Aim of the exercise> Tell how many lines of the entries below include the string "tomorrow". Respond with the number alone.
** Provided entries follows **
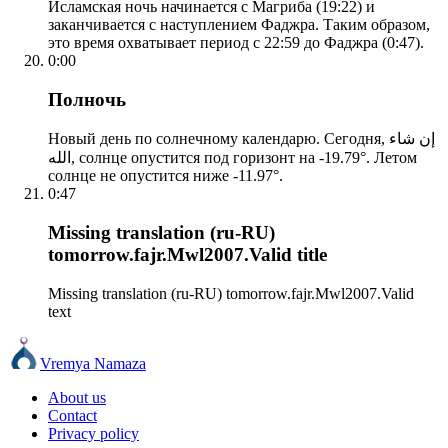
Исламская ночь начинается с Магриба (19:22) и
заканчивается с наступлением Фаджра. Таким образом,
это время охватывает период с 22:59 до Фаджра (0:47).
0:00
Полночь
Новый день по солнечному календарю. Сегодня, إن شاء
الله, солнце опустится под горизонт на -19.79°. Летом
солнце не опустится ниже -11.97°.
0:47
Missing translation (ru-RU)
tomorrow.fajr.Mwl2007.Valid title
Missing translation (ru-RU) tomorrow.fajr.Mwl2007.Valid
text
Vremya Namaza
About us
Contact
Privacy policy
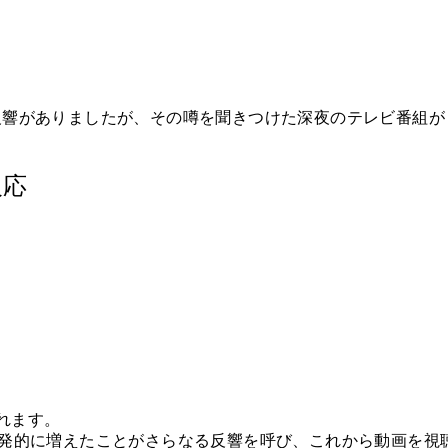
反響がありましたが、その噂を聞きつけた深夜のテレビ番組が
反応
れます。
爆発的に増えたことがさらなる反響を呼び、これから動画を視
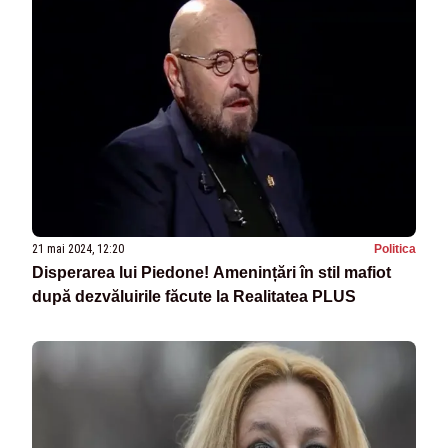
21 mai 2024, 12:20
Politica
Disperarea lui Piedone! Amenințări în stil mafiot
după dezvăluirile făcute la Realitatea PLUS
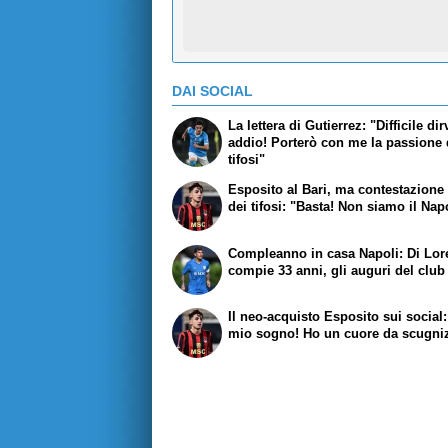
DAI SOCIAL
La lettera di Gutierrez: "Difficile dir
addio! Porterò con me la passione 
tifosi"
Esposito al Bari, ma contestazione 
dei tifosi: "Basta! Non siamo il Nap
Compleanno in casa Napoli: Di Lo
compie 33 anni, gli auguri del club
Il neo-acquisto Esposito sui social:
mio sogno! Ho un cuore da scugni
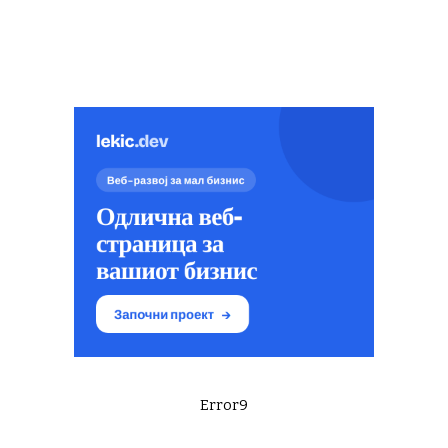
Error9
** End of Provided entries **
Answer area> 2